“Love yourself first and everything else falls into line.” ~Lucille Ball
As I sat on my bedroom floor almost in tears that night, surrounded by all the clothes I’d just tried on before a night out with my friends, the same thoughts replayed through my mind. You’re fat, you’re ugly, and you’re disgusting for letting yourself get this way.
I still cringe when I think about that, and the way I used to speak to (and about) myself. I would never think that of another person, let alone talk to them like that, yet it was second nature to say those things to myself!
I canceled on my friends that night; I was so unhappy with how I looked and felt that I couldn’t face going out and worrying what other people thought of my shape and size.
It’s ironic, isn’t it, that when we feel so low about ourselves, that’s the time when we’re most self-absorbed? We retreat into a small bubble that’s all about us/ As if the people in the bar that night would care what I looked like! They were there to have a good time with their friends, and I should have been too.
I struggled to lose weight during that time because I just couldn’t stay consistent or build new healthier habits.
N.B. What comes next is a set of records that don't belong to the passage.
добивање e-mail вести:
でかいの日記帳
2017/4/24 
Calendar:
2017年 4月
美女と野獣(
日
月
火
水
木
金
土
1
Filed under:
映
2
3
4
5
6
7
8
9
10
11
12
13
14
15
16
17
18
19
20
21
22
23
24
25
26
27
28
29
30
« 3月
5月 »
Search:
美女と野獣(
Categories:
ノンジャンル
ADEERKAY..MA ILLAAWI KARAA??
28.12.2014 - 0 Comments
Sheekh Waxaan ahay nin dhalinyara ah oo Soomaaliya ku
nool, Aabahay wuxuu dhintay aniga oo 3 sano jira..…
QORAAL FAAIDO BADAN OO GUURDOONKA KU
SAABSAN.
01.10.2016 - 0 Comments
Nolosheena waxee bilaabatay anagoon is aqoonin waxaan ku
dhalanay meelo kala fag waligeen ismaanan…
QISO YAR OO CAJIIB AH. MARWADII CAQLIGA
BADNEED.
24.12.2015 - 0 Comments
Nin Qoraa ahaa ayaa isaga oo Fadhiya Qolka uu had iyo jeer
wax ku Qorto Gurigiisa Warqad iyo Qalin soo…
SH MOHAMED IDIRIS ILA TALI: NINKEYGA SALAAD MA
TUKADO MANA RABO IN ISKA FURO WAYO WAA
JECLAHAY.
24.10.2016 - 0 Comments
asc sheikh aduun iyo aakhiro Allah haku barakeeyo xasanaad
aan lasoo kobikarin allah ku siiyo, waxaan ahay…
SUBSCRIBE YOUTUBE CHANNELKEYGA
I’d do well for a while, but then I’d have one off moment and I’d give up, feeling like a failure. It was a vicious cycle, with my lack of consistency and results feeding my low self-esteem, and vice versa.
That night that I canceled on my friends still sticks in my mind all these years later because it was a turning point for me. This was not the life I wanted to be living.
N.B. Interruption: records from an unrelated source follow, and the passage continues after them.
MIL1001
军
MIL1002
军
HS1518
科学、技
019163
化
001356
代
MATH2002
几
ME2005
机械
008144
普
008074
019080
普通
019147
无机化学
If I could go back in time, I would tell that girl to get up off the floor and go and enjoy a great night out with her amazing friends. But that’s probably because I’m in a totally different place now and I no longer have those awful thoughts about myself.
When this change first started happening and I grew my self-esteem, with that, I found it easier to take far better care of myself, and that’s when I really started to lose weight. Everything clicked into place. These are the steps I took to get here, and I hope they’ll help you make it too:
1. Treat yourself as you would a close friend or loved one.
Take stock of your thoughts as they come into your mind. Would you say that to a loved one? If not, get rid of it or reform it. If you wouldn’t say it to a loved one at all, discard it! If you would say it in the situation but word it differently, reform it.
Try to always ask yourself: Is it true? Is it helpful? Is it inspiring? Is it necessary? Is it kind?
2. Stop obsessing about yourself; start thinking about others.
It’s so easy to get into that little bubble I mentioned earlier, but you need to get out of it and take your focus away from yourself sometimes. Try doing random acts of kindness, or helping someone you know, or even volunteering. Anything that helps you to remember there is much more in the world than yourself.
3. Forgive yourself and release any guilt or anger.
We’ve all done things we’re not proud of and messed up in some way. But our mistakes don’t define us as people. A friend of mine used this analogy when we were talking about this some time ago:
Sometimes bad fruit can grow on good trees. The tree is good at its core, but it has produced something bad by mistake. But it’s also produced a lot of good fruit too!
Good fruit never grows on bad trees. If a tree is bad at its core, it can never grow good fruit.
If you’ve ever ‘produced good fruit,’ you are a good person at your core. Good people still sometimes do bad things, and ‘produce bad fruit,’ but it does not make you a bad person.
4. Learn what your body needs.
And start giving it those things! Learn about nutrition and healthy foods; find out which types of foods your body thrives on. Drink plenty of water each day to stay hydrated. Move your body—we’re not designed to sit at desks all day and then come home and sit on the sofa. Even if it’s not scheduled exercise, just getting more activity into your day, like taking the stairs, will help.
And always remember to switch off and rest. With technology the way it is now, it can be difficult to unplug and unwind, but it’s so important to your well-being. Find out how much sleep your body needs to work at it’s best, and try to get those hours in each night; it’s different for everyone, so it’s worth testing out.
5. Have more fun and connect with people.
When we get into this place of low-self esteem it can affect our daily habits and our social life. Don’t forget the things that make you happy and light you up. Keep a list of them if you need to and make sure you do them regularly.
Put yourself out there more and connect with people again. We all need human interaction and social bonds, we all need people we feel comfortable with. And it will help so much to have that group while you build your self-esteem.
These points take time to go through; you won’t suddenly become confident and love yourself overnight. But they do work in helping you build healthier thoughts of yourself and enjoying your life more again.
They help you want to take better care of yourself and, if you’re trying to lose weight and get in better shape, they will help you enormously.